Fortunately, if we have sufficient data, we can use statistical algorithms to develop a model that can successfully predict whether a loan should be approved for the customers or not. One such algorithm is the logistic regression algorithm. In this article, we will see how to create a logistic regression in Azure ML Studio that can predict customer’s loan eligibility.
The dataset for this problem can be downloaded freely from this Kaggle Link. The data will be downloaded in a compressed file. If you extract the compressed file, you will see two files: “train_u6lujuX_CVtuZ9i.csv” and “test_Y3wMUE5_7gLdaTN.csv”. We will be working with the “train_u6lujuX_CVtuZ9i.csv” file. You can simply rename it to “train_loan.csv”.
The next step is to upload the file to the Azure ML Studio. Login to Azure ML Studio account and go to this link: https://studio.azureml.net/Home/.
To upload the dataset, click on the “DATASETS” option from the menu on the left and then click the “+NEW” button at the bottom right of the screen as shown below:
You will see a file upload dialogue box. Click the “FROM LOCAL FILE” and then “Choose File” option to upload a file from your drive. In my case, I renamed the file “train_u6lujuX_CVtuZ9i.csv” to “train_loan.csv” and uploaded it. Look at the following screenshot for reference:
Wait a few seconds for the dataset to upload. Once the dataset is uploaded, you should see the uploaded dataset in the list of datasets as shown below:
Creating a Simple Prediction Model for Loan Eligibility Prediction
In this section, we will create a simple logistic regression in the Azure ML model that will be trained using the dataset that we uploaded in the previous section and will be used to make predictions about whether a bank should award a loan to a customer or not.
Follow these steps:
Creating a New Experiment
To create a new experiment the “EXPERIMENTS” option from the Azure ML Studio dashboard. You will be presented with different types of options. Select “Blank Experiment” as shown below:
You will be presented with a new experiment dashboard.
Adding a Dataset to the Experiment
The first step to creating a logistic regression in Azure ML is to add the dataset to the experiment dashboard. We will add the “train_loan.csv” dataset to the experiment. To do so, click on “Saved Datasets -> My Datasets” and then drag the “train_loan.csv” file to the experiment dashboard. Look at the following screenshot for reference.
Visualizing the Data
Let’s visualize our dataset. Right-click on the circle node containing digit 1 from the dataset module. From the drop-down list, select “Visualize” as shown below:
If you visualize the dataset, you will see that the data has 614 rows and 13 columns. The last column is the “Loan_Status” column. As I earlier said, this is a supervised learning problem, therefore in the training data we already have the true or real outputs. Our model will learn how to predict whether a customer is eligible for the loan or not using the data in the first 12 columns.
Handling Missing Values
Before we can learn from the data or in other words, train our model on the data, we have to handle the missing values. To check the missing values in each column, simply click the column header. For instance, if you click the column “Married”, you will see that 3 values are missing as shown below:
If you visualize all the columns for missing values, you will see that among categorical columns, Gender, Married, Dependents, Self_Employed, and Credit_History columns contain missing values. The Credit_History column contains two unique values 1 and 0, therefore we can treat it as a categorical column. The rest of the categorical columns contain data in the form of string.
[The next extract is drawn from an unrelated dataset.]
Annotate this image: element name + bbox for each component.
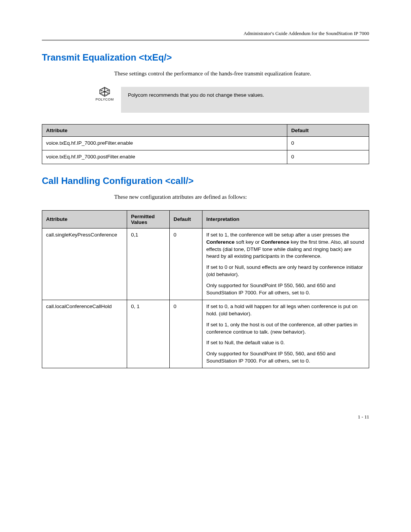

To handle missing data for categorical columns, we will use the “Clean Missing Data” module. To do so, go to “Data Transformations -> Manipulations” and drag the “Clean Missing Data” module to the experiment dashboard. Connect the dataset module with the “Clean Missing Data” module as shown below:
Next, click on the “Clean Missing Data” module. From the options in the right options bar, click “Launch Column Selector”. Select “NO COLUMNS” for the “Begin With” option. And then from the options on the left, select “BY NAME” as shown below:
Next, we need to select the Gender, Married, Dependents, Self_Employed and Credit_History columns and add them to the list of SELECTED columns. The following screenshot is for reference:
Now, set the “Minimum missing value ratio” to 0 and “Maximum missing value ratio” to 1. This means that we want to replace all the missing values. From the “Cleaning mode” dropdown list. Select “Replace with mode” which means that we want to replace missing values with the most frequently occurring values in the corresponding columns. Look at the highlighted values in the following screenshot, for reference.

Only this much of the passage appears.